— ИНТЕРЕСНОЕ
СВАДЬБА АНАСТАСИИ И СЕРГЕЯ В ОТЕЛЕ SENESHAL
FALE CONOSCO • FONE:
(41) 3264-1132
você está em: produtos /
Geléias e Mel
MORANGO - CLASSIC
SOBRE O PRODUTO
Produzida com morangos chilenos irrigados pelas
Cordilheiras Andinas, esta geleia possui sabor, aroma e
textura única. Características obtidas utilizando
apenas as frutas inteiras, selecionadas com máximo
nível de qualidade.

---

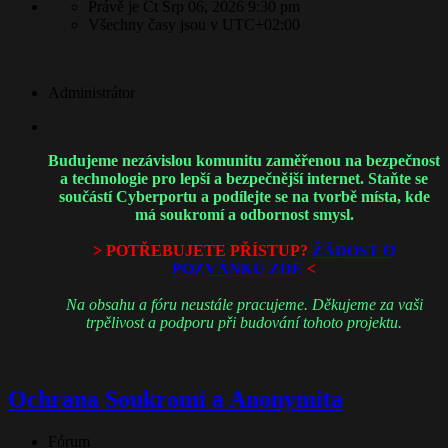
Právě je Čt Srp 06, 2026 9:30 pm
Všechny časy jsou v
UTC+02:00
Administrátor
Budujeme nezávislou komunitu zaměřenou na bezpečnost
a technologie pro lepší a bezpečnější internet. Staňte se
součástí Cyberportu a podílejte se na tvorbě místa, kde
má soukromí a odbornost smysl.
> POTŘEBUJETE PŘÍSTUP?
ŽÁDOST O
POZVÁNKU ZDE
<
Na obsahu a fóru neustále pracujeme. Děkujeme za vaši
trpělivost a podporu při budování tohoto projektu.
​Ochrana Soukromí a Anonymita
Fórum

REQUIRED ACTION |
Take the records above and return, word for word, only the lines that fall from the line with "Geléias e Mel" to the line with "nível de qualidade.", both of them included.

RESULT |
Geléias e Mel
MORANGO - CLASSIC
SOBRE O PRODUTO
Produzida com morangos chilenos irrigados pelas
Cordilheiras Andinas, esta geleia possui sabor, aroma e
textura única. Características obtidas utilizando
apenas as frutas inteiras, selecionadas com máximo
nível de qualidade.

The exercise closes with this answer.